Once again, I have received many letters asking for advice and have decided to answer a few for the benefit of my readers. Dear Darcie: My mother-in-law babysits my toddler periodically and keeps him in a playpen whenever I am off finding my path to enlightenment in the Himalayas. I am a very advanced and modern thinking woman and do not approved of keeping children in pens. I am worried it will damage his psyche. What do you think? Signed, Dolly Llama
Dear Dolly: Do not worry about keeping your child in a pen. My own parents were employed amidst horses and kept me in what they referred to as "a yard.." Although, we all know it was a pen and was also suitable for dogs, chickens, or goats. This kept me very safe and allowed people to walk by and pat my head. Thus keeping me from the typical lonely life of an only child who happens to be in a pen. It also kept me safe from being stomped by rampaging horses. It promoted good problem solving skills and fence climbing techniques. Growing up in such a small space, I was quite comfortable living in the city in a townhouse with no yard, only a patio big enough to plant one tomato. It also promotes children to grow up and work for large corporations that provide only a cubicle as a workspace. In bad economic times when the large corporation fires 75 percent of their employees, it makes for a happy adult that is forced to live in the tiny space above the neighbor’s garage. It also keeps peace of mind when, even when having low rent in the neighbor’s garage, money gets tight and you are forced to knock off a bank. Then while doing 5 to 20, you do not mind that small cell and will emerge early for good behavior because of the positive mental attitude that was kept by enjoying small spaces. Your mother–in-law is providing your child with good future life skills. Remember to thank her.
Dear Darcie: My young daughter is deathly afraid of broccoli. Is this normal or should I consult a therapist? Signed, Vicki Vegan
Dear Ms Vegan: Don’t worry about a strong aversion to certain vegetables. I, as a child, witnessed a man choke on a pickle as he exited the cafeteria near my pen. Since CPR was not even invented until 1960 and my pen was in the rural mountains where people were unfamiliar with abbreviations, the poor man never had a chance. My mother then went into a state of full panic whenever I was inclined to want a burger and would remind me of the poor soul that so carelessly took his garnishments for granted. She would cut my burger into 78 tiny pieces while reminding me to chew good. I still get nervous around cheeseburgers and get very apprehensive when around sporting events that sell giant pickles in that paper sleeve. Possibly I need a therapist.

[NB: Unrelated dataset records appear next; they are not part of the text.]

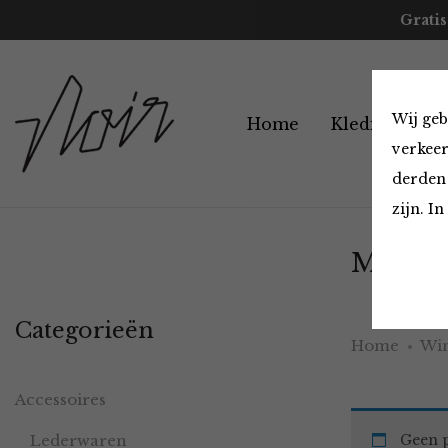
Gratis
Wij geb
Home
Kleding
A
verkeer
derden 
zijn. I
Must H
Categorieën
Home
Win
Accessoires
Lederwaren
Geen p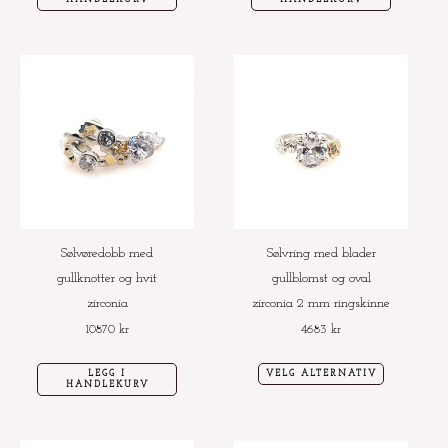
Dette
produktet
har
flere
varianter.
Alternative
kan
velges
Sølvøredobb med
Sølvring med blader
på
gullknotter og hvit
gullblomst og oval
produktside
zirconia
zirconia 2 mm ringskinne
10870
kr
4683
kr
LEGG I
VELG ALTERNATIV
HANDLEKURV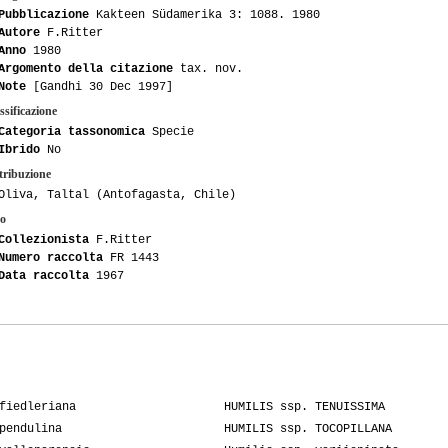
Pubblicazione
Kakteen Südamerika 3: 1088. 1980
Autore
F.Ritter
Anno
1980
Argomento della citazione
tax. nov.
Note
[Gandhi 30 Dec 1997]
ssificazione
Categoria tassonomica
Specie
Ibrido
No
tribuzione
Oliva, Taltal (Antofagasta, Chile)
o
Collezionista
F.Ritter
Numero raccolta
FR 1443
Data raccolta
1967
fiedleriana
HUMILIS ssp. TENUISSIMA
pendulina
HUMILIS ssp. TOCOPILLANA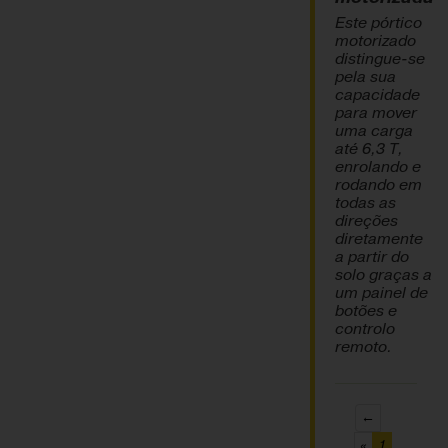
Este pórtico
motorizado
distingue-se
pela sua
capacidade
para mover
uma carga
até 6,3 T,
enrolando e
rodando em
todas as
direções
diretamente
a partir do
solo graças a
um painel de
botões e
controlo
remoto.
←
(current)
«
1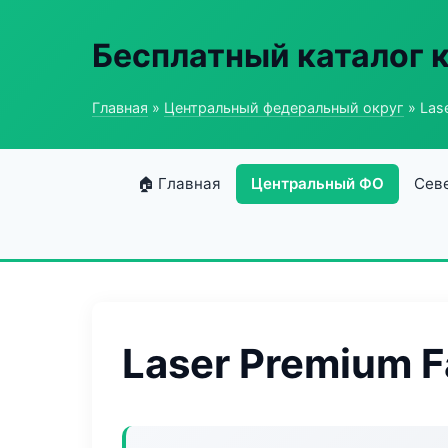
Бесплатный каталог 
Главная
»
Центральный федеральный округ
» Las
🏠 Главная
Центральный ФО
Сев
Laser Premium 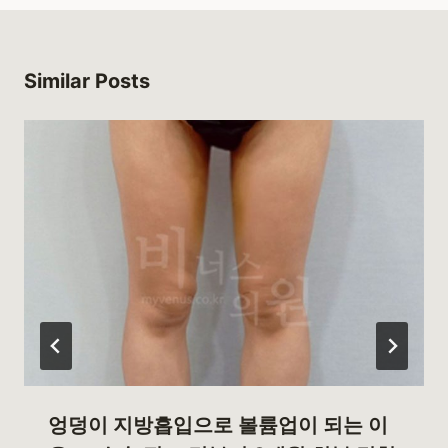
Similar Posts
엉덩이 지방흡입으로 볼륨업이 되는 이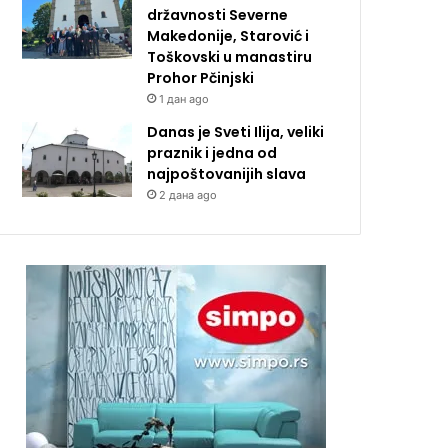
državnosti Severne
Makedonije, Starović i
Toškovski u manastiru
Prohor Pčinjski
1 дан ago
Danas je Sveti Ilija, veliki
praznik i jedna od
najpoštovanijih slava
2 дана ago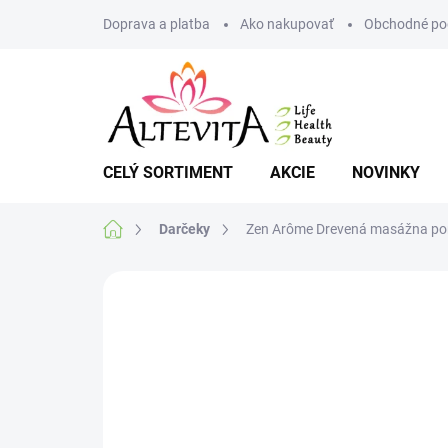
Prejsť
Doprava a platba
Ako nakupovať
Obchodné po
na
obsah
CELÝ SORTIMENT
AKCIE
NOVINKY
Domov
Darčeky
Zen Arôme Drevená masážna po
Neohodnotené
Podrobnosti hodnote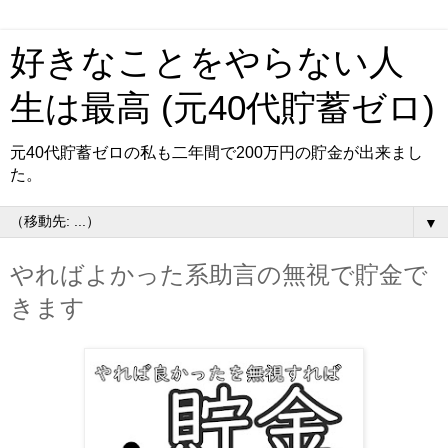
好きなことをやらない人
生は最高 (元40代貯蓄ゼロ)
元40代貯蓄ゼロの私も二年間で200万円の貯金が出来まし
た。
▼
やればよかった系助言の無視で貯金で
きます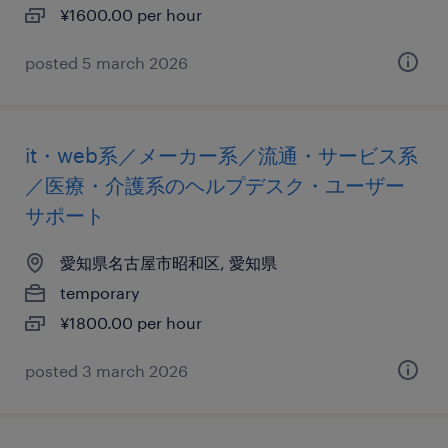
¥1600.00 per hour
posted 5 march 2026
it・web系／メーカー系／流通・サービス系
／医療・介護系のヘルプデスク・ユーザー
サポート
愛知県名古屋市昭和区, 愛知県
temporary
¥1800.00 per hour
posted 3 march 2026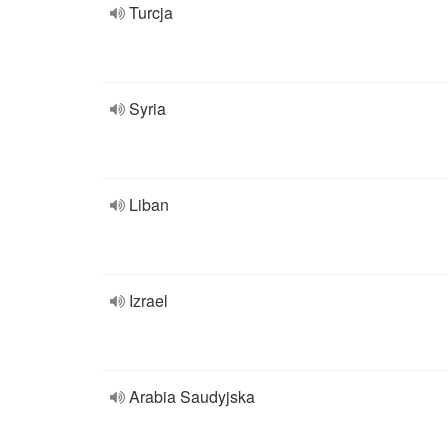
Turcja
Syria
Liban
Izrael
Arabia Saudyjska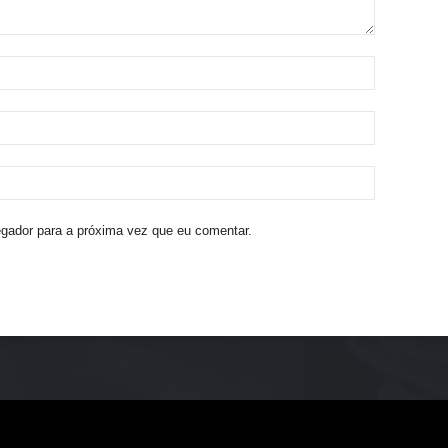
egador para a próxima vez que eu comentar.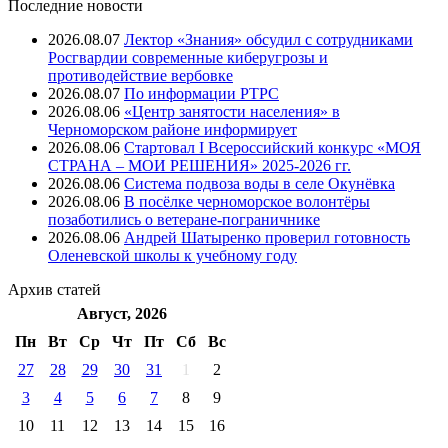
Последние новости
2026.08.07
Лектор «Знания» обсудил с сотрудниками
Росгвардии современные киберугрозы и
противодействие вербовке
2026.08.07
⁠По информации РТРС
2026.08.06
«Центр занятости населения» в
Черноморском районе информирует
2026.08.06
Стартовал I Всероссийский конкурс «МОЯ
СТРАНА – МОИ РЕШЕНИЯ» 2025-2026 гг.
2026.08.06
Система подвоза воды в селе Окунёвка
2026.08.06
В посёлке черноморское волонтёры
позаботились о ветеране-пограничнике
2026.08.06
Андрей Шатыренко проверил готовность
Оленевской школы к учебному году
Архив
статей
Август, 2026
Пн
Вт
Ср
Чт
Пт
Cб
Вс
27
28
29
30
31
1
2
3
4
5
6
7
8
9
10
11
12
13
14
15
16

Dear Darcie: While visiting the circus, my little boy began to cry over the clowns. I tried to explain that clowns were funny, but he was very afraid. What do you suggest to convince him these are loveable characters? Signed, Ron McDonald
Dear Ronald: Your little boy is obviously a lot more in tune with life than you. Clowns are tremendously scary creatures hiding behind giant red noses and fuzzy hair. Although on the surface they are supposed to be funny, it is evident in popular reference that they are not. When someone wrecks into your car, what do you say? "That clown ran into me." When someone mishandles your groceries, you say, "That clown packed my bread underneath the soda bottles." Obviously a reference that clowns do bad things. And have you ever seen that Stephen King movie? Definitely not a warm and fuzzy character. Even in the rodeo, a popular local sport, the clowns try to save the cowboys and get the wild bulls to attack them instead. This demonstrates, at the very least, a cultu
re of masochistic tendencies. Not healthy at all to expose your child to such psychologically twisted individuals. Thank goodness I grew up inside a fence that kept all the clowns on the outside. But, although my children loved to lunch at the local fastfood restaurant that had a caged play yard, it was too traumatic for me to bring them very often and order cheeseburgers that were served by a clown. Trust your child and nix the circus and opt for the WWE instead.